Over the years I had lost and found this lovely thing and in recent times it lived in my travel bag. Standing in the passport queue I realised it had fallen from my pocket, and as I worked out how I felt, I realised I was sanguine and sad.  Because in the dark of that flight, as I transferred it from bag to pocket, I had a little meditation and moment, realising that life wasn't like it was back when I first brought those three things together.

That I was no longer the child needing mazel and protection from my parents.  That instead I am the parent giving that security and love to my boys, and I love my Mum with the protection of a daughter and equal, not merely a child.

I mourn my father's loss while knowing that this life I have built doesn't have a chair put aside for him, but I thank and credit him for something that he did in his death that was more important than either of us could have realised.

At the moment of his death, after those last hours of sitting with him and trying not to match his breathing as it slowed, I told him to let go and that we would all be fine.  With those words and as I watched him slip away, something hardened in me that has never softened since.

He gave me the gift of coping, of not falling apart, even when your life has turned on a penny.  I barely cried and instead put on a whole new costume of maturity that I am absolutely sure is the reason I got through the horrible 6 or 7 years that followed that night back in December 2003.

My Dad helped me grow up enough to be this strong, capable mum that I need to be for my boys, the wife to my man, the sister to my siblings, the daughter to my Mum, the Sara to my friends and the me for me.

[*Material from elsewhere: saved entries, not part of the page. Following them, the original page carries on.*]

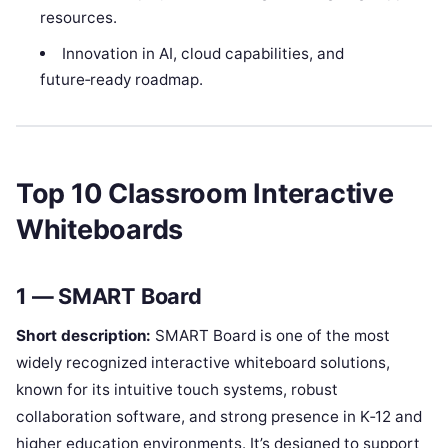
resources.
Innovation in AI, cloud capabilities, and
future‑ready roadmap.
Top 10 Classroom Interactive
Whiteboards
1 — SMART Board
Short description:
SMART Board is one of the most
widely recognized interactive whiteboard solutions,
known for its intuitive touch systems, robust
collaboration software, and strong presence in K‑12 and
higher education environments. It’s designed to support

He did that, unfortunately in death rather than helping me along in life as it played out.  A last sacrifice that allows me gently miss what I feel I never really had but knowing that it all led to that moment.

People have said then as they do now, that he would be proud of me, and I agree.
He would be proud of my strength through the crappy stuff and enjoy the headlines and announcements of the work stuff along the way.  He would love my boys and marvel at their hardiness.  He would I hope not be squeamish and fill me with support and wisdom at the trials of the "special mum" part of me.  He would also hate so much of what and how we have decided to do things and I know that we would have clocked up many more rows that currently sit on my tally.

I will never forget all that has happened in this last decade since my Dad died, but I am so happy to be moving on from it.  To be moving forwards sane, happy, health and in a purple patch for work and home.

So thank you Daddy, for all you gave me in your life, and all the coping I was forced to do in your death.  You helped to make me who I am and me and my boys carry a little of you with us wherever we go.